Michal Krupa

The Internet of Things Will Make Everyone A Programmer (Part I)

November 5, 2013

This is the first post in a series I entitle “Why The Internet of Things Will Make Everyone a Programmer”. This is a claim that will not be addressed until the third or fourth entry, as first I would like to give a background on both the theory and development of such an infrastructure.

There’s been a lot of talk recently on The Internet of Things (IoT), but in case you haven’t heard about it, here’s a good excerpt from Kevin Ashton, who initially proposed the concept: “Today computers—and, therefore, the Internet—are almost wholly dependent on human beings for information…conventional diagrams of the Internet … leave out the most numerous and important routers of all - people…we’re physical, and so is our environment…ideas and information are important, but things matter much more. Yet today’s information technology is so dependent on data originated by people that our computers know more about ideas than things. If we had computers that knew everything there was to know about things—using data they gathered without any help from us—we would be able to track and count everything…[we would] know when things needed replacing, repairing or recalling, and whether they were fresh or past their best.” The core concept behind this idea goes further back than Ashton’s own explanation, to a theoretical device developed in 1945 by Vannevar Bush called the memex, a compound of the words “memory” and “extender”.

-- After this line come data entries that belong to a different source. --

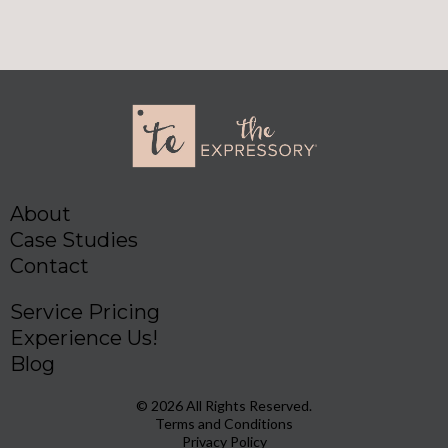
About
Case Studies
Contact
Service Pricing
Experience Us!
Blog
© 2026 All Rights Reserved.
Terms and Conditions
Privacy Policy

According to the theory behind this device, “a record if it is to be useful to science, must be continuously extended, it must be stored, and above all it must be consulted.”

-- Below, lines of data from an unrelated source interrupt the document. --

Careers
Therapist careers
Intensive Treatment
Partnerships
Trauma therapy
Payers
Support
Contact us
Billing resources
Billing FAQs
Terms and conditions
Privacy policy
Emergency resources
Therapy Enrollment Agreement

The memex is more commonly attributed as an early system of hyperlinks, due to the nature of the device requiring the ability to create associative links between items or documents. These links could be combined to form trails of information items, and any two items could be coded for associative selection, allowing for both linking and personalization. The difference with Bush’s memex and the IoT is that the memex would contain all books, records, and other communications. The memex is a direct evolutionary predecessor to the IoT, in which we can think of the Internet infrastructure as the memex itself, and these books, records and communications are linked within this infrastructure through indirect associations.

There is a clear distinction between our ability to construct such a device in the present age as an early prototype compared to that of a full-fledged memex. There is, to some degree, a cognitive component to a memex’s processing capability. The device itself needs to be able to construct, through metadata, a system of links between information that it contains and sort through information acquired at later points in time in order to construct links to previously absorbed knowledge. Google’s brain simulator may have been taught how to recognize a cat, but we are still a long way away from harnessing the theoretical power of a memex to construct a system of high-level knowledge across all collected information.

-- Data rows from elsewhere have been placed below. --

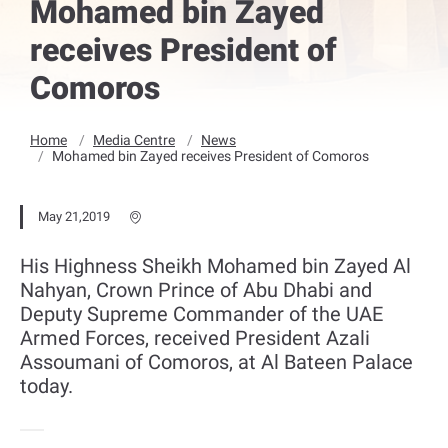
Mohamed bin Zayed
receives President of
Comoros
Home
Media Centre
News
Mohamed bin Zayed receives President of Comoros
May 21,2019
His Highness Sheikh Mohamed bin Zayed Al
Nahyan, Crown Prince of Abu Dhabi and
Deputy Supreme Commander of the UAE
Armed Forces, received President Azali
Assoumani of Comoros, at Al Bateen Palace
today.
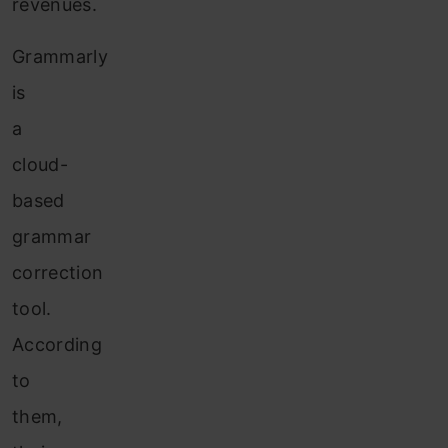
revenues.
Grammarly
is
a
cloud-
based
grammar
correction
tool.
According
to
them,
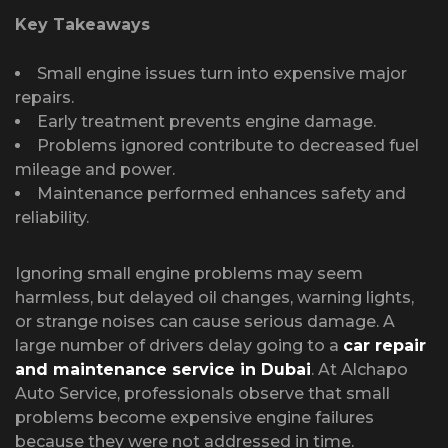
Key Takeaways
Small engine issues turn into expensive major
repairs.
Early treatment prevents engine damage.
Problems ignored contribute to decreased fuel
mileage and power.
Maintenance performed enhances safety and
reliability.
Ignoring small engine problems may seem
harmless, but delayed oil changes, warning lights,
or strange noises can cause serious damage. A
large number of drivers delay going to a
car repair
and maintenance service in Dubai
. At Alchapo
Auto Service, professionals observe that small
problems become expensive engine failures
because they were not addressed in time.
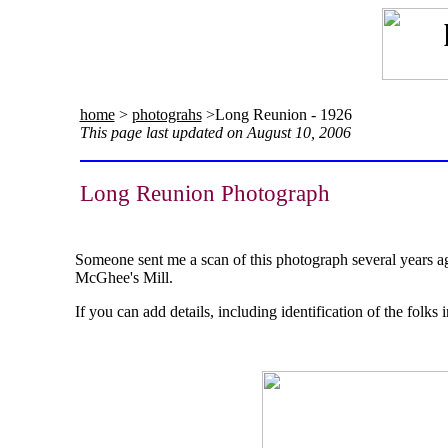
home
>
photograhs
>Long Reunion - 1926
This page last updated on August 10, 2006
Long Reunion Photograph
Someone sent me a scan of this photograph several years ago
McGhee's Mill.
If you can add details, including identification of the folk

However, the IoT shifts the technical challenges posed by a cognizant memex. With the IoT, the information that would be provided by cognizance is shifted to a system of components that have the ability to communicate with each other, with each component able provide a full set of data that may or may not be relevant to the operation imposed by the communicating device. This means that, for predefined operations, a device could obtain a relevant set of dynamic data, even if it did not necessarily know what that data would contain.

Additionally, these devices are not stagnant in their capacity—data capacity itself would not be an issue as it could be stored in an offsite location, additional instructions could easily be programmed in, and a common language between these devices would allow for extended levels of communication and an increase of communication messages without the necessity to change the types of raw data that the devices can acquire. It becomes less of a data acquisition issue, and more of a data-mining issue. Although there is no cognizance, by breaking the information containers into small components, or “things”, there is a greater informational relevance that each device can contribute to a digital infrastructure than a memex could for all the information it stores. This addresses the missing components of a memex, search and metadata, while the associative trail is something that can be programmed and updated.

All this may explain the value of the IoT, but it is still only purely a theoretical exploration of the value to data. I do not plan on exploring in-depth applications that an IoT contributes to—many other articles outline potential biometric application, energy benefits, productivity, and efficiency. These are all self-evident, as any (or at least most) advances in computing infrastructure have demonstrated.

However, what I will explore is how decreasing costs in microchip technology, ever-increasing computing power, and the growth of interconnectivity within our global community will stress the importance of technology literacy, and I will discuss why all people will need to have the skills necessary to program such devices.